Penn President Liz Magill received substantial criticism for her interaction with Rep. Elise Stefanik (R-N.Y.) during Tuesday’s congressional hearings — days before she announced her resignation on Dec. 9.
During the hearing, Stefanik repeatedly asked Magill — and Harvard University President Claudine Gay and Massachusetts Institute of Technology President Sally Kornbluth — if a call for the genocide of Jewish people would violate Penn’s policies or code of conduct. Stefanik referenced calls for "Intifada revolution" among some protesters on campus as calls for genocide.
Magill originally responded that “if the speech turns into conduct, it can be harassment.”
In response to Stefanik’s repeated questioning, Magill stated that a call for the genocide of Jews is harassment “if it is directed, and severe, pervasive.” Magill later added that it is “a context-dependent decision.”
Stefanik continued probing in response to Magill’s remarks.
“This is the easiest question to answer. ‘Yes,’ Ms. Magill,” Stefanik said. “Conduct meaning committing the act of genocide? … This is unacceptable, Ms. Magill.”
Magill concluded the interaction by reiterating that calling for the genocide of Jews “can be harassment.”
Magill has experienced harsh criticism for her statements from public officials and Penn community members, including from Pennsylvania Gov. Josh Shapiro, who told reporters that Magill’s comments at the hearing were “absolutely shameful.” A letter signed by 74 United States representatives also demanded the removal of the Penn, Harvard University, and the Massachusetts Institute of Technology presidents.
Gay and Kornbluth have similarly faced criticism for their responses to similar questions from Stefanik.
The exchange between Stefanik and the three university presidents has garnered national media attention, prompting White House Press Secretary Karine Jean-Pierre to clarify that “We do not stand for genocide. That is unacceptable,” but stopped short of calling for Magill’s resignation, adding that the White House does not “get involved in private university processes and how they run their university.”
In an email to the Penn Hillel community, Rabbi and Executive Director of Hillel Gabe Greenberg and Hillel co-presidents and College juniors Lauren Krasilovsky and Olivia Domansky also criticized Magill's statement.
“Throughout the hearing, Magill and the other college presidents sought to delineate their support for free speech, no matter how objectionable, so long as it does not turn into violence,” the email said.
In a video released on Wednesday evening, Magill expressed regret for her statements during the interaction and pledged to evaluate Penn's policies regarding hate on campus.

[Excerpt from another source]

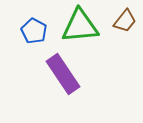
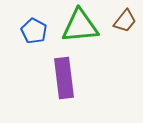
purple rectangle: moved 1 px right, 4 px down; rotated 27 degrees clockwise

“In that moment, I was focused on our University's long standing policies aligned with the U.S. Constitution, which say that speech alone is not punishable,” Magill said. “I was not focused on, but I should have been, the irrefutable fact that a call for genocide of Jewish people is a call for some of the most terrible violence human beings can perpetrate. It is intentionally meant to terrify a people who have been subjected to pogroms and hatred for centuries and were the victims of mass genocide in the Holocaust.”
The University's "Free Speech FAQs" detail Penn's guidelines governing hate speech. These rules state that speech can only be disciplined by the University if "the inflammatory speech intentionally and effectively provokes a crowd to immediately carry out violent and unlawful action."
"Universities can invest their efforts and resources in educating their members and in creating spaces and contexts for productive dialogue, but they cannot legitimately punish members — students, staff, and faculty — who choose not to participate in those, or who profess bigoted and other hateful views," Penn's policy reads. "This is especially true in open and public spaces, like Locust Walk."
Magill also indicated at the time that she and Provost John L. Jackson Jr. would initiate a process to examine University policy regarding free speech.
“In today's world, where we are seeing signs of hate proliferating across our campus, in our world in a way not seen in years, these policies need to be clarified and evaluated,” she added.
In an interview with The Harvard Crimson, Harvard President Claudine Gay apologized for her similar responses to Magill.
“I got caught up in what had become at that point, an extended, combative exchange about policies and procedures,” Gay said in the interview. “What I should have had the presence of mind to do in that moment was return to my guiding truth, which is that calls for violence against our Jewish community — threats to our Jewish students — have no place at Harvard, and will never go unchallenged.”